===== Given data
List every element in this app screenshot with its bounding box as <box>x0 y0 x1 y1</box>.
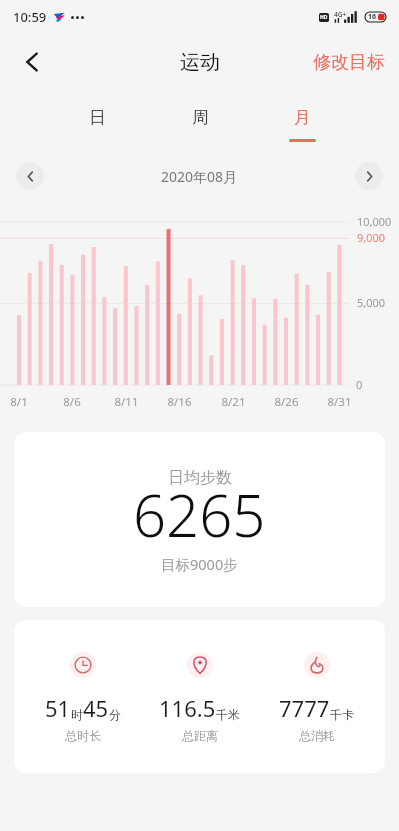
button[interactable]: 周 <box>149 100 251 146</box>
staticText: 8/26 <box>274 394 299 410</box>
staticText: 8/16 <box>167 394 192 410</box>
staticText: 目标9000步 <box>161 554 238 574</box>
staticText: 116.5 <box>159 693 216 723</box>
staticText: 4G+ <box>334 10 347 19</box>
staticText: 总距离 <box>182 728 218 743</box>
staticText: 9,000 <box>357 230 386 245</box>
staticText: 月 <box>294 107 311 128</box>
staticText: 5,000 <box>357 295 386 310</box>
staticText: 千卡 <box>330 707 354 722</box>
staticText: 总消耗 <box>299 728 335 743</box>
staticText: 周 <box>192 107 209 128</box>
button[interactable]: 51 <box>24 652 141 743</box>
staticText: 10,000 <box>357 214 392 229</box>
button[interactable]: Next month <box>355 162 383 190</box>
staticText: 总时长 <box>65 728 101 743</box>
staticText: 6265 <box>133 475 266 554</box>
staticText: 8/21 <box>221 394 246 410</box>
staticText: 修改目标 <box>313 51 385 74</box>
staticText: 0 <box>356 377 363 392</box>
button[interactable]: Previous month <box>16 162 44 190</box>
staticText: 10:59 <box>13 8 47 26</box>
staticText: 7777 <box>279 693 330 723</box>
staticText: 16 <box>368 12 377 22</box>
staticText: 日均步数 <box>168 468 232 488</box>
button[interactable]: 日 <box>46 100 149 146</box>
staticText: 8/1 <box>10 394 28 410</box>
staticText: 45 <box>83 693 109 723</box>
staticText: 8/6 <box>63 394 81 410</box>
staticText: 8/31 <box>327 394 352 410</box>
button[interactable]: Back <box>12 42 52 82</box>
staticText: 2020年08月 <box>161 167 238 186</box>
staticText: 运动 <box>180 50 220 75</box>
staticText: 千米 <box>216 707 240 722</box>
staticText: 8/11 <box>114 394 139 410</box>
staticText: 日 <box>89 107 106 128</box>
button[interactable]: 116.5 <box>141 652 258 743</box>
button[interactable]: 7777 <box>258 652 375 743</box>
staticText: 分 <box>109 707 121 722</box>
button[interactable]: 修改目标 <box>313 51 385 74</box>
staticText: HD <box>320 14 328 21</box>
staticText: 51 <box>45 693 71 723</box>
staticText: 时 <box>71 707 83 722</box>
button[interactable]: 日均步数 <box>14 432 385 607</box>
button[interactable]: 月 <box>251 100 353 146</box>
==========
Directions
Once you have located every line with the word "日均步数" in the material above, list those lines.

Solved exercise
staticText: 日均步数 <box>168 468 232 488</box>
button[interactable]: 日均步数 <box>14 432 385 607</box>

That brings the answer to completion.